Netflix’s Q4′ 2025 report outlined its confidence to gain regulatory approval for its WBD agreement despite Paramount continuing to challenge.
Netflix has amended its Warner Bros. Discovery (WBD) merger agreement to an all-cash transaction as outlined in the company’s fourth quarter 2025 report.
The all-cash offer values at $27.75 per WBD share, replacing the previous mix of cash and Netflix stock. Netflix states the revised offer expedites the timeline to WBD shareholders vote and “greater certainty of value that will be delivered at closing”.
The change in offer structure comes amid Paramount Skydance’s persistence in challenging the Netflix-WBD merger agreement, which was announced on December 5, 2025.
Paramount is suing WBD as outlined in a letter sent to WBD shareholders as CEO David Ellison believes the company’s $30-per-share all-cash offer outmatches Netflix’s. The letter also argues WBD failed to provide financial information to its shareholders in order to make an informed decision.
The letter comes after WBD rejected Paramount’s tender offer in December 2025, reiterating its support for the Netflix acquisition. At the time, WBD said Paramount’s $108.4bn bid was non-binding and exposed shareholders to significant execution, financing and governance risks.
Despite Paramount refusing to back down, Netflix CEO Ted Sandaros remains confident the deal will be approved by the relevant regulatory authorities.
“We have already made progress to securing the necessary regulatory approvals,” he said during the fourth quarter earnings call.
“We have submitted our HSR (Hart-Scott-Rodino) filing, we’re working closely with WBD, the regulatory authorities, including the US Department of Justice to the European Commissions.”
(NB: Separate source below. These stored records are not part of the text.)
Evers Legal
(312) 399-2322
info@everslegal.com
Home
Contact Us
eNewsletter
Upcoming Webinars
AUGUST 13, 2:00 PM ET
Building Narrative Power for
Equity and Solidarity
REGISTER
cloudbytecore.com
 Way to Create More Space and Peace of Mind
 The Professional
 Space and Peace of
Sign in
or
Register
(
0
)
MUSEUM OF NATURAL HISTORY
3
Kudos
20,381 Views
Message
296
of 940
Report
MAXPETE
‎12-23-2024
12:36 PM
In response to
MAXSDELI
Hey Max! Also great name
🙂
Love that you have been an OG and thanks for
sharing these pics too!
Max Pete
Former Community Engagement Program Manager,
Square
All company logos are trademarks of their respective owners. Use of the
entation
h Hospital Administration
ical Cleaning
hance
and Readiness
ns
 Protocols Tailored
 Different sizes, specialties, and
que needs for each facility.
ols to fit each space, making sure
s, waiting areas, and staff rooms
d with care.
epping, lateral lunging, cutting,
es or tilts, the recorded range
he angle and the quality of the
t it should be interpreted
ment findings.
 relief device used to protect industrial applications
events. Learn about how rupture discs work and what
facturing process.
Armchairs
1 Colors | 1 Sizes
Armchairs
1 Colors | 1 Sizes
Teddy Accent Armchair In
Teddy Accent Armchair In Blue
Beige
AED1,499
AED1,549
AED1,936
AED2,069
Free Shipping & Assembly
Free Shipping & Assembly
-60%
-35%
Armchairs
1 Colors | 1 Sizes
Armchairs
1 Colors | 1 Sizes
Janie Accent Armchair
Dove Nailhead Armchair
Netflix took out a short-term temporary loan of $59bn to support the WBD transaction, which is valued at $82.7bn. On January 19, Netflix then increased its loan commitments to $8.2bn to support the new all-cash proposal.
Netflix stated the acquisition of WBD’s film and television IP library will provide the company with greater value for customers and offer more personalised, flexible subscription offers to meet global diverse audience preferences.
“We’re confident we are going to be able to secure all the approvals because this deal is pro-consumer, it is pro-innovation, it is pro-worker, it is pro-creator, and it is pro-growth,” said Sandaros.
“WBD has three core businesses we currently do not have. So we’re going to need those teams, who have experience and expertise and want them to stay on and continue those businesses.
“We’re expanding content creation, not collapsing it. Our deal strengthens the marketplace. It ensures healthy competition that will benefit consumers and help to protect and create jobs, that is why we are confident of the approval.”
Q4’ 2025 figures
Netflix marginally beat out LSEG analyst revenue predictions for the fourth quarter ending December 31, 2025.
Q4’ 2025 revenue was $12.05bn, beating analyst prediction of $11.97bn. Q4 revenue also increased 4.7% from $11.51bn in Q3’ 2025, and also grew 17.6% year-over-year from $10.24bn generated in Q4’ 2024.
Netflix attributes the year-over-year revenue growth due to the higher subscription pricing. Standard ad-free plans were raised from $15.49 to $17.99 per month, ad-supported plans from $6.99 to $7.99, and premium plans from $22.99 to $24.99 per month.
When asked during the earnings call whether the WBD acquisition would see an increase in subscription plans, Netflix Co-CEO Greg Peters said “there is no impact or change to our approach running the business in that regard”.
The streaming giant’s global subscriber user base continued to grow to 325 million by the end of 2025, while also making $1.5bn in advertising revenue.
Live sports strategy outlook
Netflix has now broadcasted 200 live events with sporting events playing a major role in this new foray for the streaming service.
In 2025, Netflix broadcasted live boxing events, such as Canelo Alvarez vs. Terence Crawford and Anthony Joshua vs. Jake Paul, while also broadcasting two NFL games on Christmas Day as part of its three-year deal with the league.
The Detroit Lions–Minnesota Vikings game became the most streamed NFL game in US history as Netflix announced it was the home of the three most streamed games in NFL history too.
The company is also broadening its live programming capabilities in local international markets. Netflix will broadcast 47 live games in Japan for the 2026 World Baseball Classic (WBC), a first for the streaming company outside the US.
Netflix has also acquired the US rights to livestream the 2027 and 2031 Women’s FIFA World Cup competitions.
Despite significantly increasing its investment into live sports rights, Sandaros said viewing figures represent a “relatively small portion” of its 200 billion total view hours.
“These events typically have outsized positive impacts on the business around conversation and acquisition,” said Sandaros. “We are also starting to see benefits to retention as well.
“We remain really excited about (live sports events) and that is why we are building out and strengthening that offer.”